THE SUN WAS RECEDING by the time we wandered back into camp. Afternoon had come and gone, with little work done on the site. Wood remained unchopped. Cookfires were unlit. Merry Men were haphazardly littered about the camp in various states of undress and haziness.
Robert blinked at me with eyes that were too large for his face once the five of us returned from our gallivanting. We’d been gone a long time, so I didn’t blame his scrutiny. Yet, it appeared like he didn’t know where he was—his soul detached from his body—and there was a tinge of fear ringing his bright orbs.
A shout from the left had everyone’s eyes swiveling like a turret. Griff tore out of a tent and sprinted through camp with his hands over his head.
“I’ve seen Jesus!” he shouted.
Griff was also entirely nude. Not a spot of cloth on his body, and I blushed at the poor lad’s display as he streamed past me and my mates, body parts flapping in the wind.
A small huddle of girls sitting nearby giggled as Griff careened past them like a madman. The lasses were a mixture of ones from the orphanage and from the sex-slave carriage, arranged in a ritualistic-looking circle.
Griff came to stop at the girl Maria, the lass Much had fancied. Standing stark nude in front of her, Maria’s eyes bulged and her fair cheeks reddened.
Griff went on one knee, as if to propose, and bowed his head. “Maria. Much the Miller’s Son was my friend. I know what he meant to you. I know I’m not him—no one was. But I’ve seen Jesus, and he’s told me what I must do. I vow to protect you in his stead.”
My heart blossomed. If it weren’t for the odd circumstances of Griff’s announcement, and his sorry state, I might have felt even better about what he said.
He raised his head. Implored her with his dewy eyes. “Will you allow me the honor?”
Maria stammered, caught off-guard.
Friar Tuck took the opportunity to walk up to her. Gently, he began saying, “Griff, lad, perhaps—”

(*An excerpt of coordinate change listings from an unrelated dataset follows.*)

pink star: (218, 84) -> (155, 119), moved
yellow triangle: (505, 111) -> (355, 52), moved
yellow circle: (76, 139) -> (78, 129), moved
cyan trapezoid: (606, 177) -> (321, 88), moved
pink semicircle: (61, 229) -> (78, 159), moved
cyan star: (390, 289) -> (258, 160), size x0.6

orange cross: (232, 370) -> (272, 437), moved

“Another time to proclaim your unrequited love, aye?” Alan-a-Dale finished for him, coming to stand next to the maddened boy.
Griff hung his head in shame. “Right. I am without my wits, truthfully.”

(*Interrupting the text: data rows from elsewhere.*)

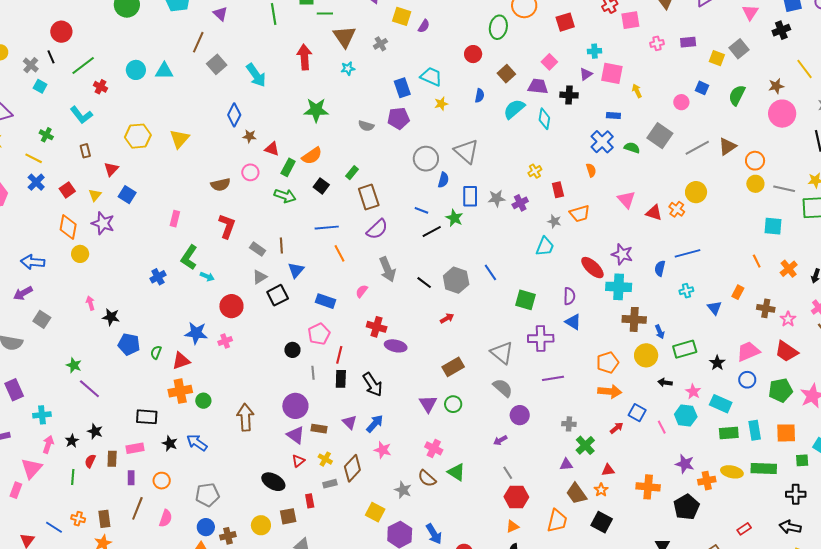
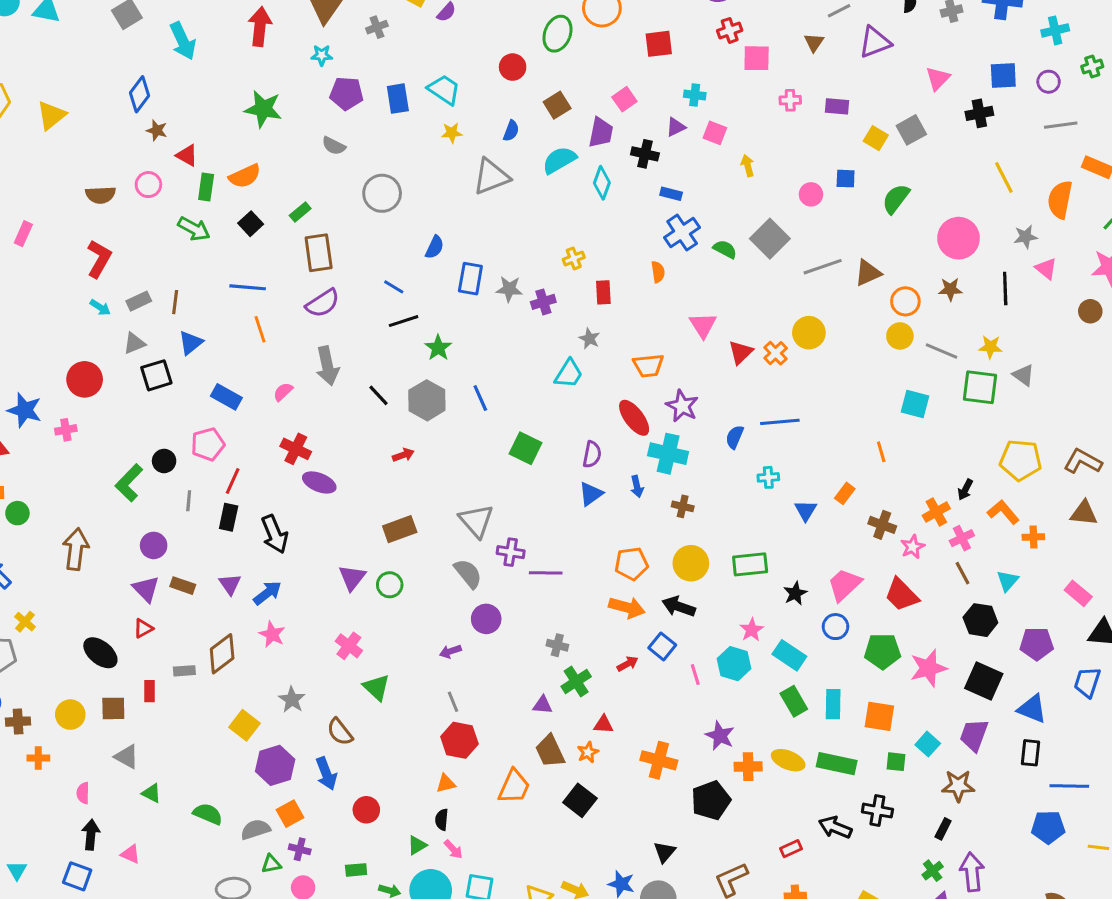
pink square: (612, 73) -> (715, 133), size x0.7
purple trapezoid: (538, 86) -> (601, 133), turned 85
brown star: (776, 86) -> (950, 289), moved
blue square: (702, 88) -> (846, 179), turned -32
blue rectangle: (613, 115) -> (671, 194), moved
purple pentagon: (398, 118) -> (346, 93), moved
gray triangle: (466, 151) -> (491, 177), moved, turned 48
gray circle: (426, 159) -> (382, 193), moved
green rectangle: (288, 167) -> (206, 187), turned -30
red triangle: (654, 213) -> (741, 352), turned 48
orange trapezoid: (580, 214) -> (648, 366), moved
green star: (454, 218) -> (438, 348), moved
gray rectangle: (258, 249) -> (139, 301), turned -70
green L-shape: (189, 257) -> (129, 483), moved
orange cross: (789, 269) -> (936, 512), moved
cyan arrow: (207, 277) -> (100, 307), moved
brown cross: (634, 319) -> (683, 506), size x0.6
blue triangle: (573, 322) -> (591, 494), turned 42
blue arrow: (660, 332) -> (637, 486), moved
purple cross: (541, 338) -> (511, 552), moved, size x0.7
pink trapezoid: (748, 351) -> (845, 585), turned -30
black arrow: (665, 382) -> (679, 607), moved, size x1.5
purple circle: (295, 406) -> (154, 545), size x0.7
green rectangle: (729, 433) -> (794, 701), turned 54
yellow cross: (325, 459) -> (25, 622), moved
brown semicircle: (427, 478) -> (340, 732), moved
black arrow: (790, 527) -> (835, 827), moved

“One couldn’t tell,” Will muttered sarcastically.
Little John leaned in and whispered to me. “Something is amiss. Seems everyone in camp is in a state of disarray. Not just us.”
“Aye, it does seem that way, doesn’t—” My breath caught in my throat when I veered my head to the right, to the nearest tent.

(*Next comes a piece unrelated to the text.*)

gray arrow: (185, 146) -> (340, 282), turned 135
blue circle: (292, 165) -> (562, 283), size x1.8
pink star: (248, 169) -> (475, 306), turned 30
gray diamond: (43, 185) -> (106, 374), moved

The flap was thrown back, allowing me a look inside. And inside were Ada and Gracie—my dear friend Emma’s sister—hugging one another and unabashedly kissing with their legs and arms locked in a fierce, torrid embrace, rolling around on the damned ground together.
I blushed something fierce. Gulped and returned my eyes to John, nodding. “Doesn’t it?” I finished with a croak.
He didn’t catch what I’d been looking at, and thank God for that. I wondered if Emma knew what her sister was getting up to.
“What is it that we all shared, that might have affected us all?” John asked, however rhetorically.
“The food?” I questioned.
He offered a sage nod. “Aye. What I was thinking. Could someone have tainted Bess’ afternoon meal?”
I narrowed my eyes and searched the camp a bit more analytically. I ignored all the wide eyes and sleeping bodies and bare body parts, the ritual circles and girls speaking in tongues, and the embarrassing situation of Griff and Maria . . .
And my eyes landed on Maid Marian, tucked away in a corner of the camp near the shade of a tree. She was seated, rocking back and forth with her arms circled around her drawn-up knees. Marian certainly didn’t seem to be having a good time.
Yet that didn’t stop my blood from instantly boiling.
I stormed across camp, Little John hot on my heels.
When I got close to her, I reached for my waist and pulled out the dagger I kept strapped to my pants—pants that were now damp from dew.
I drew the blade, and all eyes at the camp heard the rasp of steel and looked over to see what was happening.